Visitors walk into Gallery 64, the Early Egypt Gallery at the British Museum, eager to see and learn about one of the most famous and oldest mummies in the collection. Known as the Gebelein Man, he was buried in a crouched position in a shallow grave during the late pre-dynastic period at the site of Gebelein in Upper Egypt. Unlike later Egyptian mummies, he was not artificially embalmed and his body was naturally mummified by the arid environment and direct contact with the hot dry sand more than 5,500 years ago. The mummy is safely protected behind glass and within a carefully controlled environment, beyond physical reach (see Figure 1). As visitors continue through the gallery a large touch-table display draws their attention. Gathered around the table are several other visitors gazing down at the glass screen.
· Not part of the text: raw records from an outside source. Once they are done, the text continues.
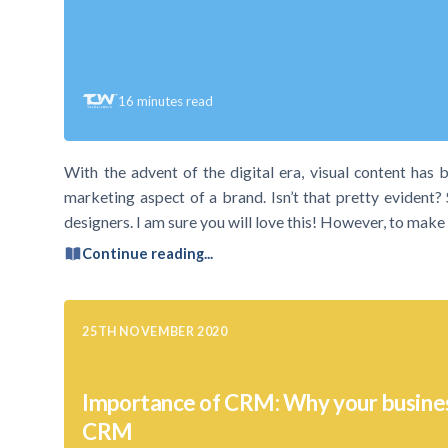
16
minutes read
With the advent of the digital era, visual content has 
marketing aspect of a brand. Isn’t that pretty evident? 
designers. I am sure you will love this! However, to mak
Continue reading...
25TH NOVEMBER 2020
Importance of CRM: Why your busine
CRM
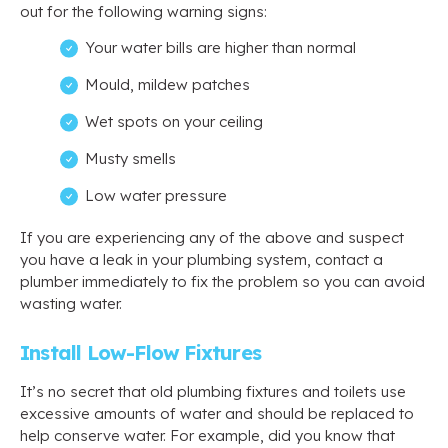
out for the following warning signs:
Your water bills are higher than normal
Mould, mildew patches
Wet spots on your ceiling
Musty smells
Low water pressure
If you are experiencing any of the above and suspect
you have a leak in your plumbing system, contact a
plumber immediately to fix the problem so you can avoid
wasting water.
Install Low-Flow Fixtures
It’s no secret that old plumbing fixtures and toilets use
excessive amounts of water and should be replaced to
help conserve water. For example, did you know that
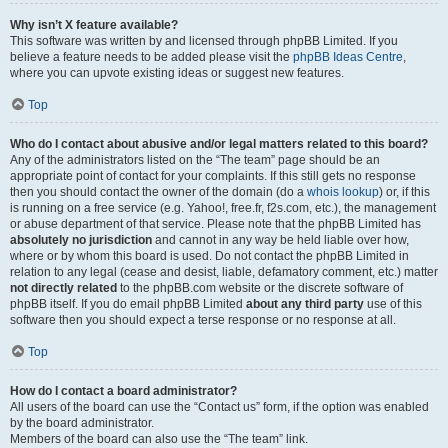
Why isn’t X feature available?
This software was written by and licensed through phpBB Limited. If you
believe a feature needs to be added please visit the
phpBB Ideas Centre
,
where you can upvote existing ideas or suggest new features.
Top
Who do I contact about abusive and/or legal matters related to this board?
Any of the administrators listed on the “The team” page should be an
appropriate point of contact for your complaints. If this still gets no response
then you should contact the owner of the domain (do a
whois lookup
) or, if this
is running on a free service (e.g. Yahoo!, free.fr, f2s.com, etc.), the management
or abuse department of that service. Please note that the phpBB Limited has
absolutely no jurisdiction
and cannot in any way be held liable over how,
where or by whom this board is used. Do not contact the phpBB Limited in
relation to any legal (cease and desist, liable, defamatory comment, etc.) matter
not directly related
to the phpBB.com website or the discrete software of
phpBB itself. If you do email phpBB Limited
about any third party
use of this
software then you should expect a terse response or no response at all.
Top
How do I contact a board administrator?
All users of the board can use the “Contact us” form, if the option was enabled
by the board administrator.
Members of the board can also use the “The team” link.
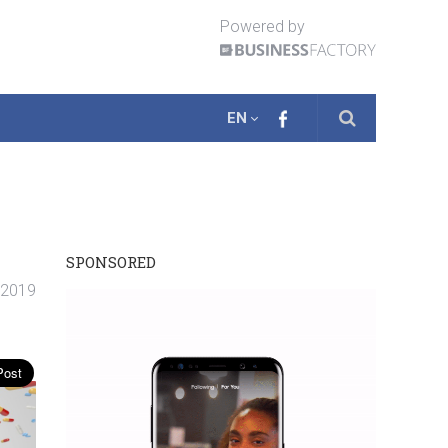
Powered by
EN
SPONSORED
. 2019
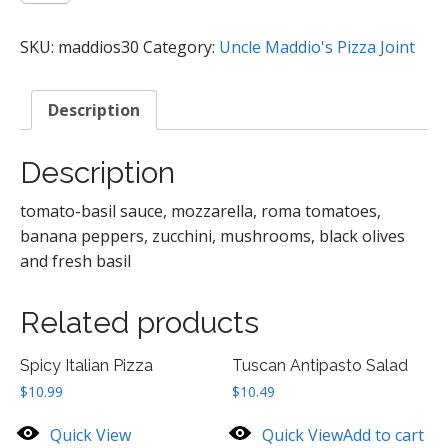
Blue
Pizza
SKU:
maddios30
Category:
Uncle Maddio's Pizza Joint
quantity
Description
Description
tomato-basil sauce, mozzarella, roma tomatoes,
banana peppers, zucchini, mushrooms, black olives
and fresh basil
Related products
Spicy Italian Pizza
Tuscan Antipasto Salad
$
10.99
$
10.49
Quick View
Quick View
Add to cart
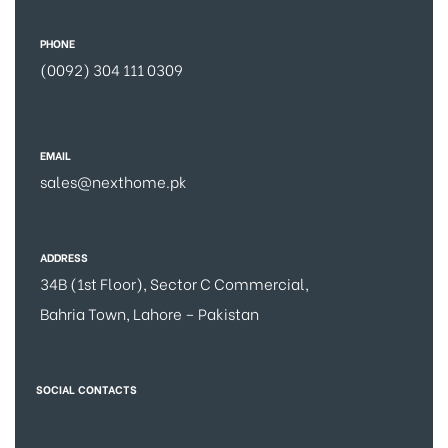
PHONE
(0092) 304 111 0309
EMAIL
sales@nexthome.pk
ADDRESS
34B (1st Floor), Sector C Commercial,
Bahria Town, Lahore – Pakistan
SOCIAL CONTACTS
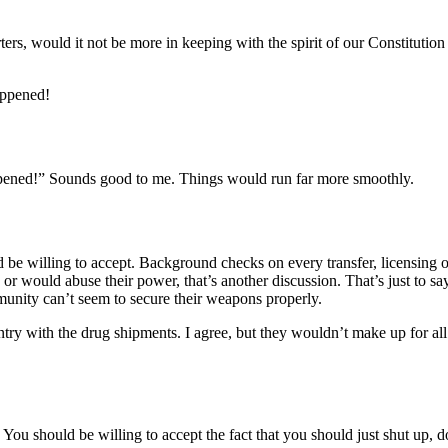
reporters, would it not be more in keeping with the spirit of our
appened!
ppened!” Sounds good to me. Things would run far more smoothly.
 willing to accept. Background checks on every transfer, licensing of 
d or would abuse their power, that’s another discussion. That’s just to s
unity can’t seem to secure their weapons properly.
ntry with the drug shipments. I agree, but they wouldn’t make up for all
You should be willing to accept the fact that you should just shut up, do 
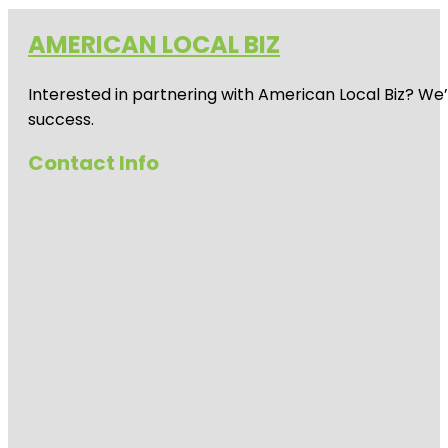
AMERICAN LOCAL BIZ
Interested in partnering with American Local Biz? We
success.
Contact Info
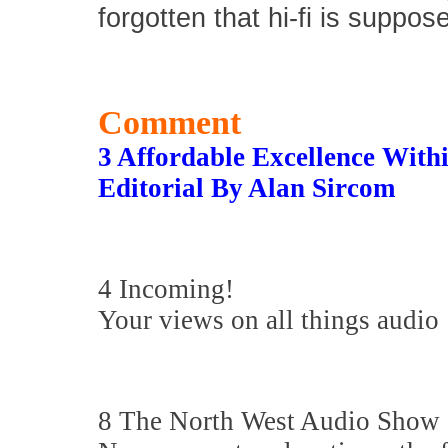
forgotten that hi-fi is suppos
Comment
3 Affordable Excellence Wit
Editorial By Alan Sircom
4 Incoming!
Your views on all things audio
8 The North West Audio Show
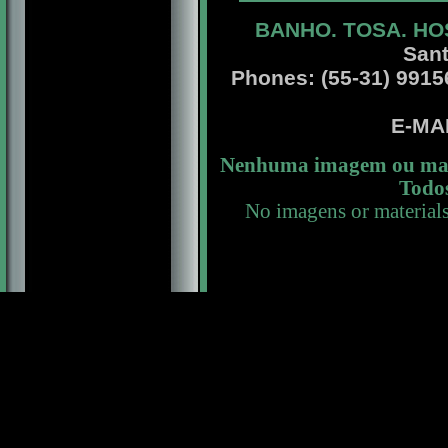
BANHO. TOSA. HO
Sant
Phones: (55-31) 99156 
E-MA
Nenhuma imagem ou mate
Todos
No imagens or material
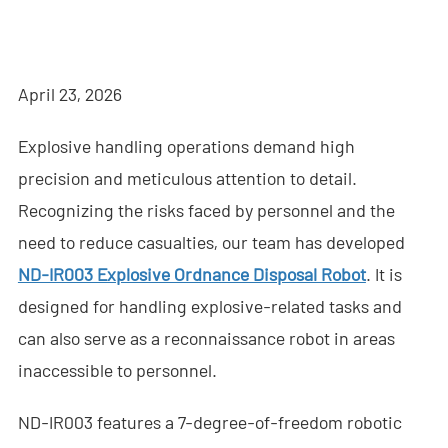
- - - ND-BR001 Drone Detection Radar
- - - ND-BR014 Drone Detection Radar
April 23, 2026
- - - ND-BR022 Drone Detection Radar
Explosive handling operations demand high
- - Anti-Drone Jammer
precision and meticulous attention to detail.
- - - ND-BD002 Directional Anti-Drone Jammer
Recognizing the risks faced by personnel and the
- - - ND-BD008 Full-Band Directional Anti-Drone Jammer
need to reduce casualties, our team has developed
ND-IR003 Explosive Ordnance Disposal Robot
. It is
- - - ND-BD018 Full-Band Directional Anti-Drone Jammer
designed for handling explosive-related tasks and
- - - ND-BO004 Omnidirectional Anti-Drone Jammer
can also serve as a reconnaissance robot in areas
inaccessible to personnel.
- - Anti-Drone Camera
ND-IR003 features a 7-degree-of-freedom robotic
- - - ND-BC011 Anti-Drone Tracking Camera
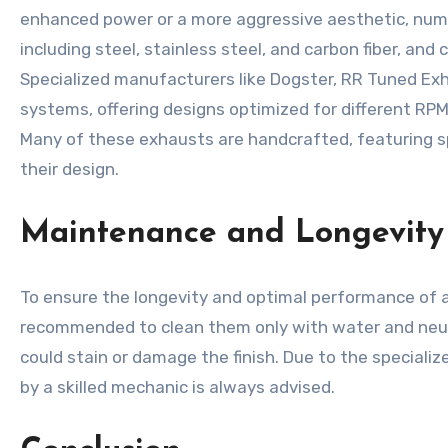
enhanced power or a more aggressive aesthetic, nume
including steel, stainless steel, and carbon fiber, and
Specialized manufacturers like Dogster, RR Tuned Exh
systems, offering designs optimized for different RP
Many of these exhausts are handcrafted, featuring s
their design.
Maintenance and Longevity
To ensure the longevity and optimal performance of an
recommended to clean them only with water and neutra
could stain or damage the finish. Due to the speciali
by a skilled mechanic is always advised.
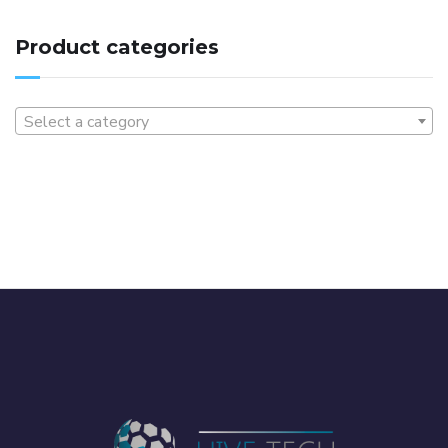
Product categories
Select a category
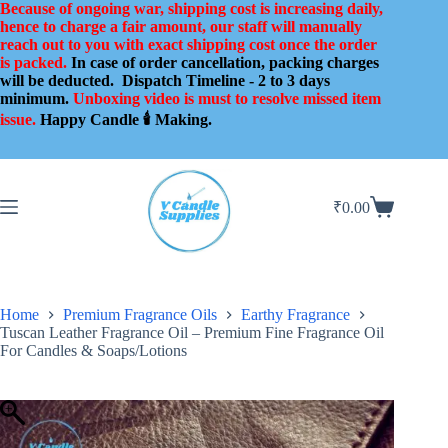
Skip
Because of ongoing war, shipping cost is increasing daily,
to
hence to charge a fair amount, our staff will manually
content
reach out to you with exact shipping cost once the order
is packed.
In case of order cancellation, packing charges
will be deducted.
Dispatch Timeline - 2 to 3 days
minimum.
Unboxing video is must to resolve missed item
issue.
Happy Candle 🕯️ Making.
₹
0.00
Shopping
cart
Home
Premium Fragrance Oils
Earthy Fragrance
Tuscan Leather Fragrance Oil – Premium Fine Fragrance Oil
For Candles & Soaps/Lotions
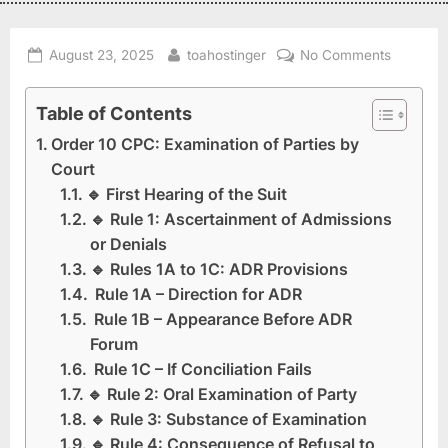
August 23, 2025
toahostinger
No Comments
Table of Contents
Order 10 CPC: Examination of Parties by
Court
🔹 First Hearing of the Suit
🔹 Rule 1: Ascertainment of Admissions
or Denials
🔹 Rules 1A to 1C: ADR Provisions
Rule 1A – Direction for ADR
Rule 1B – Appearance Before ADR
Forum
Rule 1C – If Conciliation Fails
🔹 Rule 2: Oral Examination of Party
🔹 Rule 3: Substance of Examination
🔹 Rule 4: Consequence of Refusal to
The same mummy is shown on the surface of the table, but, as a visitor moves a virtual slider on the table, the muscles, organs, and skeleton reveal themselves as the skin is gradually peeled away. Another visitor turns the mummy around to explore the other side. Someone touches the information icon near the left shoulder blade to discover that the cut on his back, as well as the damaged underlying shoulder blade and fourth rib, are the result of a single penetrating wound. The history of the Gebelein Man unfolds for the visitor in the same way researchers have used visualization to establish the cause of death; the Gebelein Man was murdered, with a metal blade the most likely weapon.2
The technology allowing visitors to the British Museum to explore the Gebelein Man is an image-generation technique called "volume rendering" that is efficiently executed on graphics processing units (GPUs). A stack of thousands of 2D images, as generated by modern computed tomography (CT) X-ray scanners, is processed in parallel to interactively create images. During the past decade, various museums have begun to scan human remains and artifacts from their collections. Not only are mummies scanned, so too are meteorites, bee flies, gecko lizards embedded in amber, and much more in 3D; see a 2013 report from the Smithsonian Institution.4
This article describes the underlying research and development of algorithms and technologies that have become the basis for a software solution for multi-touch tables. It also describes how the workflow of scanning, curating, and integrating the data into the overall creation of stories for the public can lead to engaging installations at museums around the world. Our work is an example of how computing technologies, especially in computer graphics and visualization, allow a general audience to interact with and explore the very same data that only scientists and domain experts have previously been able to study. Figure 2 shows children exploring the Neswaiu mummy at the Mediterranean Museum in Stockholm.